Stored items from a collection:
════════
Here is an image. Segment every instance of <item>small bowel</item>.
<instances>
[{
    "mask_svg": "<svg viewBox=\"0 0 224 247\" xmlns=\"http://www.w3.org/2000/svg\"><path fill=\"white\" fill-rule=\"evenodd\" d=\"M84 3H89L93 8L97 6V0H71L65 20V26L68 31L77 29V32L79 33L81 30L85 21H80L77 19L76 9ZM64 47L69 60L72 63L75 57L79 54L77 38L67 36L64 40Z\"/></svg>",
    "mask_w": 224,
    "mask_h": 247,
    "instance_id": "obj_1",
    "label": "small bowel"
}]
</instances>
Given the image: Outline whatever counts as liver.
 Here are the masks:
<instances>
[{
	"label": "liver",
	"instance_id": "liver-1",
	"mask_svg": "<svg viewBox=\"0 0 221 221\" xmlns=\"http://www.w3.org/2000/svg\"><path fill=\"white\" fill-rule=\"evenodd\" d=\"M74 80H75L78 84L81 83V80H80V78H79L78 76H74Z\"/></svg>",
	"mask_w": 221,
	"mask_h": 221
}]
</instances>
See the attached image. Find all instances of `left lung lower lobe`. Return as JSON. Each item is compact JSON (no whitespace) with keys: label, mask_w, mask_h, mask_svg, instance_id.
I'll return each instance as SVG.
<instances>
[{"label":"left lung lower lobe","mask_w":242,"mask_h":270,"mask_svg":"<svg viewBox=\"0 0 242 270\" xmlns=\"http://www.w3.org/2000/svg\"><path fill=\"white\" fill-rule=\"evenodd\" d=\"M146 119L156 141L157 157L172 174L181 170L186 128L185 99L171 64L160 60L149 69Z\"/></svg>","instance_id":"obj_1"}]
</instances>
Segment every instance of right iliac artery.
════════
# TASK
Print the line with "See the attached" and every line after it in the entries above, exactly as written. Leave out all other lines.

# TASK RESPONSE
See the attached image. Find all instances of `left lung lower lobe`. Return as JSON. Each item is compact JSON (no whitespace) with keys: label, mask_w, mask_h, mask_svg, instance_id.
I'll return each instance as SVG.
<instances>
[{"label":"left lung lower lobe","mask_w":242,"mask_h":270,"mask_svg":"<svg viewBox=\"0 0 242 270\" xmlns=\"http://www.w3.org/2000/svg\"><path fill=\"white\" fill-rule=\"evenodd\" d=\"M146 119L156 141L157 157L172 174L181 170L186 128L185 99L171 64L160 60L149 69Z\"/></svg>","instance_id":"obj_1"}]
</instances>
Segment every instance of right iliac artery.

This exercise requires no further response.